▶ _DATA FOR THIS TASK_
--------

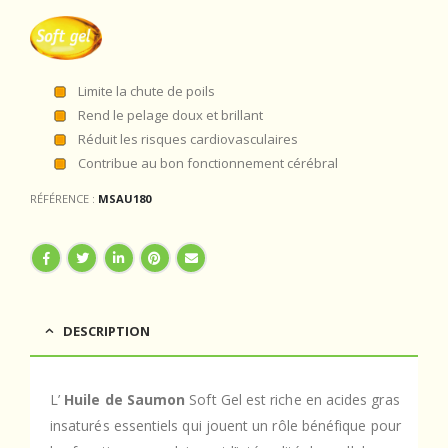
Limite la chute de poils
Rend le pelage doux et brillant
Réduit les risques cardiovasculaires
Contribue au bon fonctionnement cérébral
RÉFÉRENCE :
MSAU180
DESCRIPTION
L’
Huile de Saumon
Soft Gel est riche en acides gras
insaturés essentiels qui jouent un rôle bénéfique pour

--------

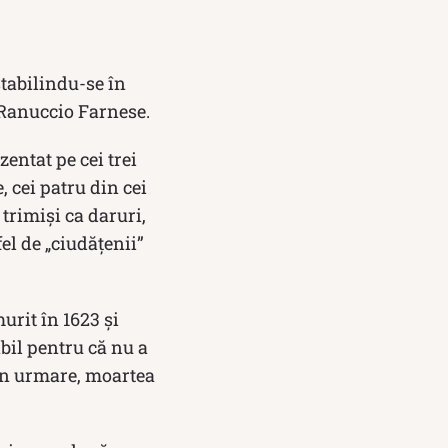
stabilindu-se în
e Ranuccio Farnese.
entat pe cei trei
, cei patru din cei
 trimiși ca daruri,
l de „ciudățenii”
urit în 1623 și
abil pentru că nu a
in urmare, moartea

--------

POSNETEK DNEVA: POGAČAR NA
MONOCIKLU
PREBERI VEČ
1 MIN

--------

▶ _WHAT TO WORK ON_
Word for word, restate the lines of the data above that fall between the line holding "Huile de Saumon" and the line holding "insaturés essentiels qui", inclusive, and no other lines.

▶ _RESULT FOR THIS EXERCISE_
Huile de Saumon
Soft Gel est riche en acides gras
insaturés essentiels qui jouent un rôle bénéfique pour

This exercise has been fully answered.